DeFi Project Shuts Down Due to Lack of Sustainable Funding

Decentralized finance (DeFi) protocol focused on perpetual futures trading using Liquid Staking Tokens (LSTs) and Liquid Restake Tokens (LRTs), has officially announced the termination of its operations due to insufficient funding.
In a statement released by the Zaros team, developers cited five months of extensive effort exploring transformation strategies, extending funding runways, and evaluating strategic alternatives. Despite these efforts, the team admitted that sustainable financing could not be secured.
What Went Wrong?
The team identified two critical factors behind the project’s failure:
- Monolithic Product Launch: Instead of deploying the protocol in stages, Zaros released the entire product at once. This approach created significant challenges, especially given the system’s customized architecture, which made integration with existing liquidity sources difficult and slowed development progress.
- Premature Token Issuance: The $ZRS token was launched before the product was live, creating a mismatch between utility and value. This undermined investor confidence and constrained funding options as development delays mounted.

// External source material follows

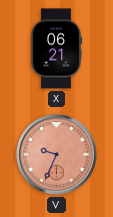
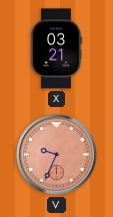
X: 06:21 -> 03:21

“The timing of the ZRS token launch, paired with the full-stack release and a lack of plug-and-play liquidity compatibility, put us at a serious disadvantage,” the team noted.
Backed by Major Investors
Zaros had completed a $1.8 million investment round on May 23, 2024, with support from well-known backers such as SNZ Holdings, Seven Capital, Cogitent Ventures, and DCI Capital, alongside prominent industry figures including Antony Sassano, Fernando Martinelli, Kieran Warwick, Andy Chen, and Kevin Lu.
Despite a strong start and a vision to innovate within DeFi derivatives, the project’s financial model proved unsustainable.